На "скорой помощи" было легче всего. Как всегда, в красном уголке Слава и Люда спели по отдельности и вместе. Люда делала вид, что не помнит похода в ресторан. Я тоже "ничего не помнил".
"Турист" гудел! В моем песенном репертуаре было две песни, которые помогали, скажем так, знакомиться с женщинами: "Мужская верность" и "Жена чужая". Кабан со Славиком, переглядываясь, говорили: Эдик кого-то "замораживает". Оба они тем не менее любили эту охоту не менее меня. Вацек, Кот и Шарифов были верными, непьющими, моногамными мужьями.
После того как жена собралась выйти замуж, я совсем озверел. Удавом смотрел на всех приглянувшихся мне женщин. Ласковым неандертальцем бросался на тех, кто мне понравился. Тело - все, что нужно было! Чаще всего был с каждой из женщин не больше чем один раз. С приятной в общении мог встретиться два, а то и три раза. Если после оргазма хочется и есть о чем с женщиной поговорить - это любовь! И все-таки так как женщины все разные, то и познавая их - познаешь себя. И чем лучше хочешь понять себя, тем большее их количество. Есть разочарованные мужчины, ищущие свой невозможный идеал. Я лишь искал забаву, плотских утех, забыться и не думать о той.

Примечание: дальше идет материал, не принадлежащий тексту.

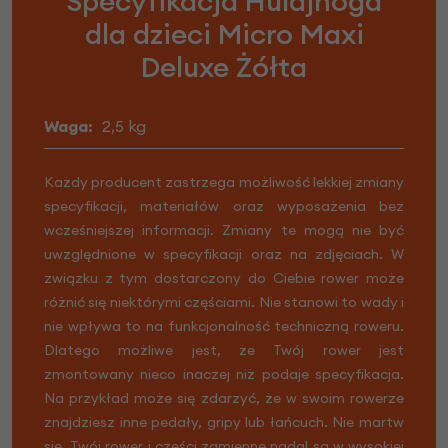
Specyfikacja Hulajnoga
dla dzieci Micro Maxi
Deluxe Żółta
Waga:
2,5 kg
Każdy producent zastrzega możliwość lekkiej zmiany
specyfikacji, materiałów oraz wyposażenia bez
wcześniejszej informacji. Zmiany te mogą nie być
uwzględnione w specyfikacji oraz na zdjęciach. W
związku z tym dostarczony do Ciebie rower może
różnić się niektórymi częściami. Nie stanowi to wady i
nie wpływa to na funkcjonalność techniczną roweru.
Dlatego możliwe jest, że Twój rower jest
zmontowany nieco inaczej niż podaje specyfikacja.
Na przykład może się zdarzyć, że w swoim rowerze
znajdziesz inne pedały, gripy lub łańcuch. Nie martw
się, Twój rower i części zamienne nadal są w wysokiej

Кроме того, я вывел для себя закономерность: чем легкомысленней женщина, тем веселее с ней.
Раз в неделю Кабан, Натан, Кастро и я покупали копченую скумбрию, "Львовское пиво" и уходили на полдня в сауну париться. Иногда ездили вместе на рыбалку. Славик Дымонт - холостой, молодой, красивый и неглупый парень, моложе меня на десять лет. Пару лет назад после первого опыта он набирал скорость семимильными шагами. Рядом с ним всегда крутились хорошенькие девчата. У Кабана-Приапа женщины иногда падали на колени и неистово кричали: "Хочу быть твоей рабыней!"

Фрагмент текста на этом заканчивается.